All entries are to be reproduced exactly; the pictures are to be omitted.
═══
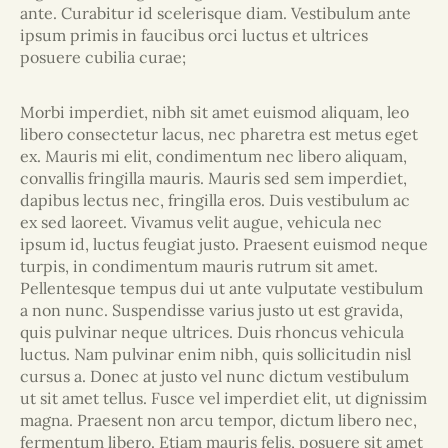
ante. Curabitur id scelerisque diam. Vestibulum ante
ipsum primis in faucibus orci luctus et ultrices
posuere cubilia curae;
Morbi imperdiet, nibh sit amet euismod aliquam, leo
libero consectetur lacus, nec pharetra est metus eget
ex. Mauris mi elit, condimentum nec libero aliquam,
convallis fringilla mauris. Mauris sed sem imperdiet,
dapibus lectus nec, fringilla eros. Duis vestibulum ac
ex sed laoreet. Vivamus velit augue, vehicula nec
ipsum id, luctus feugiat justo. Praesent euismod neque
turpis, in condimentum mauris rutrum sit amet.
Pellentesque tempus dui ut ante vulputate vestibulum
a non nunc. Suspendisse varius justo ut est gravida,
quis pulvinar neque ultrices. Duis rhoncus vehicula
luctus. Nam pulvinar enim nibh, quis sollicitudin nisl
cursus a. Donec at justo vel nunc dictum vestibulum
ut sit amet tellus. Fusce vel imperdiet elit, ut dignissim
magna. Praesent non arcu tempor, dictum libero nec,
fermentum libero. Etiam mauris felis, posuere sit amet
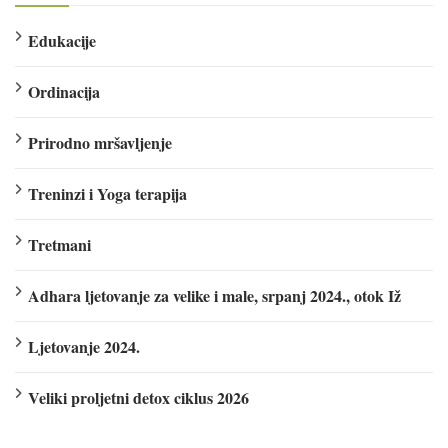
Edukacije
Ordinacija
Prirodno mršavljenje
Treninzi i Yoga terapija
Tretmani
Adhara ljetovanje za velike i male, srpanj 2024., otok Iž
Ljetovanje 2024.
Veliki proljetni detox ciklus 2026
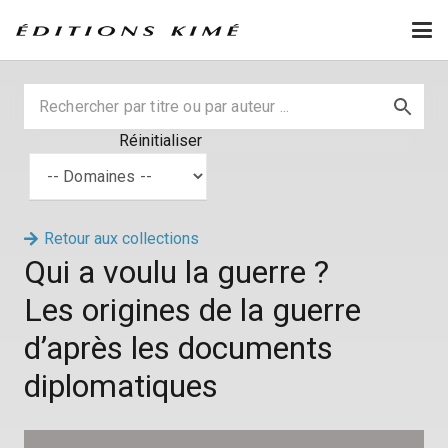
Réinitialiser
Retour aux collections
Qui a voulu la guerre ?
Les origines de la guerre
d’après les documents
diplomatiques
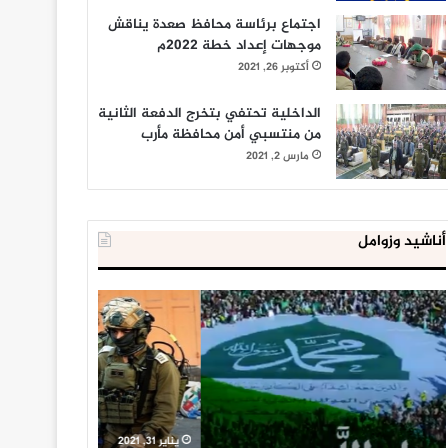
اجتماع برئاسة محافظ صعدة يناقش
موجهات إعداد خطة 2022م
أكتوبر 26, 2021
الداخلية تحتفي بتخرج الدفعة الثانية
من منتسبي أمن محافظة مأرب
مارس 2, 2021
أناشيد وزوامل
العدو
الداخلية
الإسرائيلي
المصرية
اعتقل
تعلن
543
إحباط
طفلا
‘مخطط
فلسطينيا
كبير’
خلال
للإخوان
يناير 31, 2021
يوليو 23, 2020
2020
المسلمين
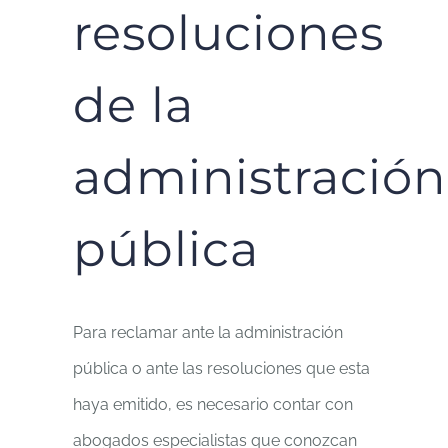
resoluciones
de la
administración
pública
Para reclamar ante la administración
pública o ante las resoluciones que esta
haya emitido, es necesario contar con
abogados especialistas que conozcan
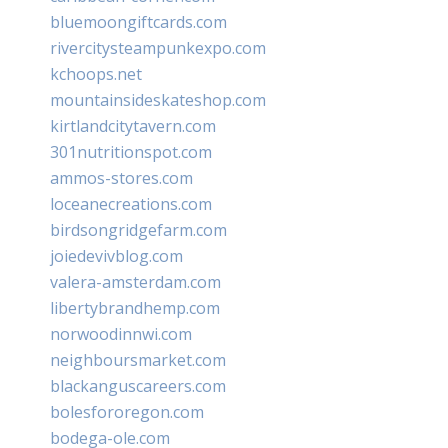
bluemoongiftcards.com
rivercitysteampunkexpo.com
kchoops.net
mountainsideskateshop.com
kirtlandcitytavern.com
301nutritionspot.com
ammos-stores.com
loceanecreations.com
birdsongridgefarm.com
joiedevivblog.com
valera-amsterdam.com
libertybrandhemp.com
norwoodinnwi.com
neighboursmarket.com
blackanguscareers.com
bolesfororegon.com
bodega-ole.com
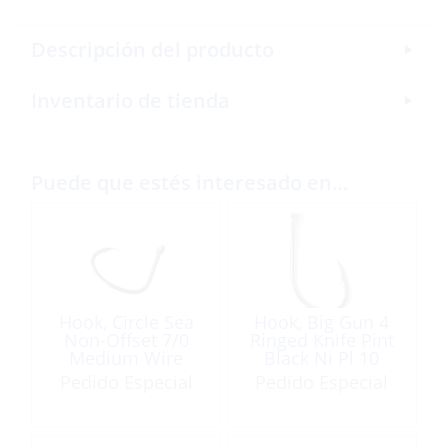
Descripción del producto
Inventario de tienda
Puede que estés interesado en…
Hook, Circle Sea
Hook, Big Gun 4
Non-Offset 7/0
Ringed Knife Pint
Medium Wire
Black Ni Pl 10
Black 5 Pk
Pack
Pedido Especial
Pedido Especial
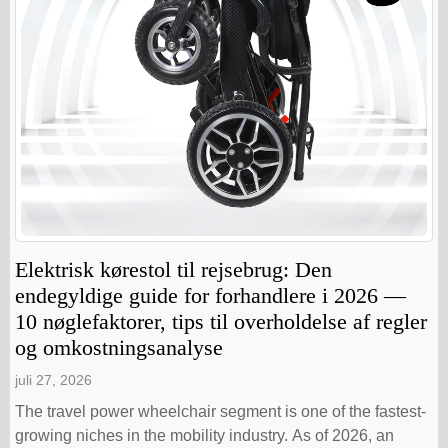
Elektrisk kørestol til rejsebrug: Den
endegyldige guide for forhandlere i 2026 —
10 nøglefaktorer, tips til overholdelse af regler
og omkostningsanalyse
juli 27, 2026
The travel power wheelchair segment is one of the fastest-
growing niches in the mobility industry. As of 2026, an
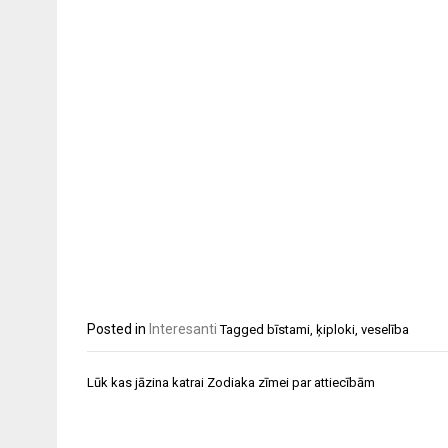
Posted in
Interesanti
Tagged
bīstami
,
ķiploki
,
veselība
Ziņu
Lūk kas jāzina katrai Zodiaka zīmei par attiecībām
izvēlne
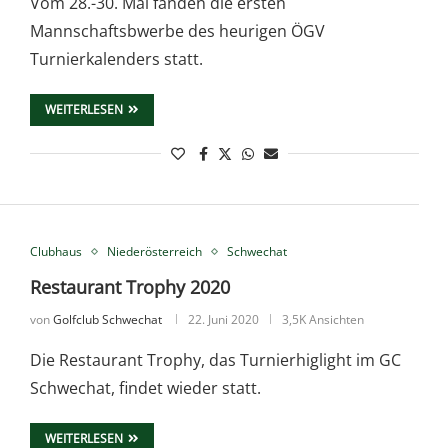
Vom 28.-30. Mai fanden die ersten
Mannschaftsbwerbe des heurigen ÖGV
Turnierkalenders statt.
WEITERLESEN
Clubhaus
Niederösterreich
Schwechat
Restaurant Trophy 2020
von
Golfclub Schwechat
22. Juni 2020
3,5K Ansichten
Die Restaurant Trophy, das Turnierhiglight im GC
Schwechat, findet wieder statt.
WEITERLESEN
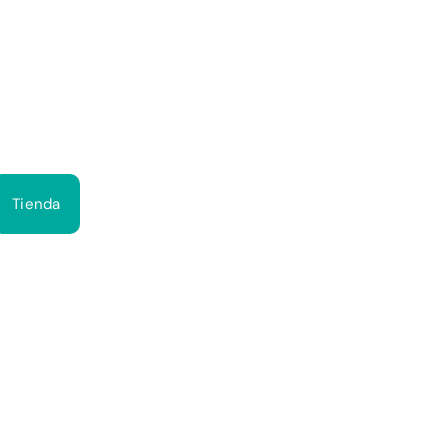
Bus
Tienda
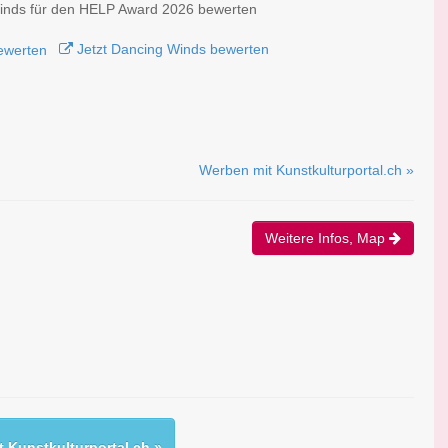
inds für den HELP Award 2026 bewerten
Jetzt Dancing Winds bewerten
Werben mit Kunstkulturportal.ch »
Weitere Infos, Map
 Kunstkulturportal.ch »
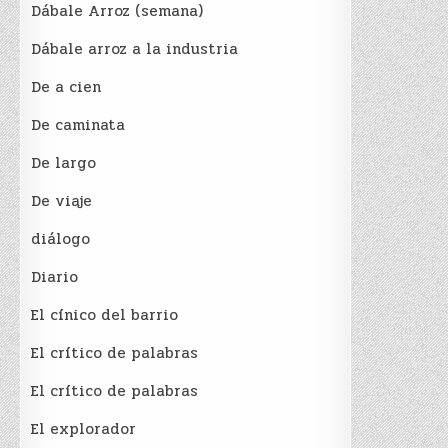
Dábale Arroz (semana)
Dábale arroz a la industria
De a cien
De caminata
De largo
De viaje
diálogo
Diario
El cínico del barrio
El crí­tico de palabras
El crí­tico de palabras
El explorador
═══
■ **SOLUTION**
ante. Curabitur id scelerisque diam. Vestibulum ante
ipsum primis in faucibus orci luctus et ultrices
posuere cubilia curae;
Morbi imperdiet, nibh sit amet euismod aliquam, leo
libero consectetur lacus, nec pharetra est metus eget
ex. Mauris mi elit, condimentum nec libero aliquam,
convallis fringilla mauris. Mauris sed sem imperdiet,
dapibus lectus nec, fringilla eros. Duis vestibulum ac
ex sed laoreet. Vivamus velit augue, vehicula nec
ipsum id, luctus feugiat justo. Praesent euismod neque
turpis, in condimentum mauris rutrum sit amet.
Pellentesque tempus dui ut ante vulputate vestibulum
a non nunc. Suspendisse varius justo ut est gravida,
quis pulvinar neque ultrices. Duis rhoncus vehicula
luctus. Nam pulvinar enim nibh, quis sollicitudin nisl
cursus a. Donec at justo vel nunc dictum vestibulum
ut sit amet tellus. Fusce vel imperdiet elit, ut dignissim
magna. Praesent non arcu tempor, dictum libero nec,
fermentum libero. Etiam mauris felis, posuere sit amet
Edukacije
Ordinacija
Prirodno mršavljenje
Treninzi i Yoga terapija
Tretmani
Adhara ljetovanje za velike i male, srpanj 2024., otok Iž
Ljetovanje 2024.
Veliki proljetni detox ciklus 2026
Réinitialiser
Retour aux collections
Qui a voulu la guerre ?
Les origines de la guerre
d’après les documents
diplomatiques
اجتماع برئاسة محافظ صعدة يناقش
موجهات إعداد خطة 2022م
أكتوبر 26, 2021
الداخلية تحتفي بتخرج الدفعة الثانية
من منتسبي أمن محافظة مأرب
مارس 2, 2021
أناشيد وزوامل
العدو
الداخلية
الإسرائيلي
المصرية
اعتقل
تعلن
543
إحباط
طفلا
‘مخطط
فلسطينيا
كبير’
خلال
للإخوان
يناير 31, 2021
يوليو 23, 2020
2020
المسلمين
resoluciones
de la
administración
pública
Para reclamar ante la administración
pública o ante las resoluciones que esta
haya emitido, es necesario contar con
abogados especialistas que conozcan
bluemoongiftcards.com
rivercitysteampunkexpo.com
kchoops.net
mountainsideskateshop.com
kirtlandcitytavern.com
301nutritionspot.com
ammos-stores.com
loceanecreations.com
birdsongridgefarm.com
joiedevivblog.com
valera-amsterdam.com
libertybrandhemp.com
norwoodinnwi.com
neighboursmarket.com
blackanguscareers.com
bolesfororegon.com
bodega-ole.com
Descripción del producto
Inventario de tienda
Puede que estés interesado en…
Hook, Circle Sea
Hook, Big Gun 4
Non-Offset 7/0
Ringed Knife Pint
Medium Wire
Black Ni Pl 10
Black 5 Pk
Pack
Pedido Especial
Pedido Especial
Elektrisk kørestol til rejsebrug: Den
endegyldige guide for forhandlere i 2026 —
10 nøglefaktorer, tips til overholdelse af regler
og omkostningsanalyse
juli 27, 2026
The travel power wheelchair segment is one of the fastest-
growing niches in the mobility industry. As of 2026, an
Posted in
Interesanti
Tagged
bīstami
,
ķiploki
,
veselība
Ziņu
Lūk kas jāzina katrai Zodiaka zīmei par attiecībām
izvēlne
Vom 28.-30. Mai fanden die ersten
Mannschaftsbwerbe des heurigen ÖGV
Turnierkalenders statt.
WEITERLESEN
Clubhaus
Niederösterreich
Schwechat
Restaurant Trophy 2020
von
Golfclub Schwechat
22. Juni 2020
3,5K Ansichten
Die Restaurant Trophy, das Turnierhiglight im GC
Schwechat, findet wieder statt.
WEITERLESEN
Bus
Tienda
inds für den HELP Award 2026 bewerten
Jetzt Dancing Winds bewerten
Werben mit Kunstkulturportal.ch »
Weitere Infos, Map
 Kunstkulturportal.ch »
Dábale Arroz (semana)
Dábale arroz a la industria
De a cien
De caminata
De largo
De viaje
diálogo
Diario
El cínico del barrio
El crí­tico de palabras
El crí­tico de palabras
El explorador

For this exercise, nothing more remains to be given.